* Assignment *
A complete answer lists every line of the material where the string "Arti" occurs.

• • • • •

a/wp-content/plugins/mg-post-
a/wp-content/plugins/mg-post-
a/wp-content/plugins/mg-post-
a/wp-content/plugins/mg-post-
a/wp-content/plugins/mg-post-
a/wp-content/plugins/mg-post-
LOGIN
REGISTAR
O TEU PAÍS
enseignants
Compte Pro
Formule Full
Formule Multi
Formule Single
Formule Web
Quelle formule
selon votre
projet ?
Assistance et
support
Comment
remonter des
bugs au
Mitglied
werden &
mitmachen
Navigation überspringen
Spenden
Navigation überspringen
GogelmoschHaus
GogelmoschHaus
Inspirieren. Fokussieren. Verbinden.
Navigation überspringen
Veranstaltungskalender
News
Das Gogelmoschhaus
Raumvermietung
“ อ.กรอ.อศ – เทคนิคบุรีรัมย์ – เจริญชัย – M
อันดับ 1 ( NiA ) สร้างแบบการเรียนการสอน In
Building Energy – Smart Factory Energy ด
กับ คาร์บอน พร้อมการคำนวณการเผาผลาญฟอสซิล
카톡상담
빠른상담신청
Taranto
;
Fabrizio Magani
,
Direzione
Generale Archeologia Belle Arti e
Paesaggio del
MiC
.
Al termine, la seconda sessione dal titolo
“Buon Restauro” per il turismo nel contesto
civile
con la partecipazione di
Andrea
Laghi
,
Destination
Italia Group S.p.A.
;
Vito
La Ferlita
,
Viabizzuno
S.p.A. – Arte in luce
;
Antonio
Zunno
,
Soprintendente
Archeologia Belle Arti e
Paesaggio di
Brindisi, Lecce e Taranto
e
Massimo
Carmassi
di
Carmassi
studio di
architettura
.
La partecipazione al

• • • • •

* Answer area *
Generale Archeologia Belle Arti e
Archeologia Belle Arti e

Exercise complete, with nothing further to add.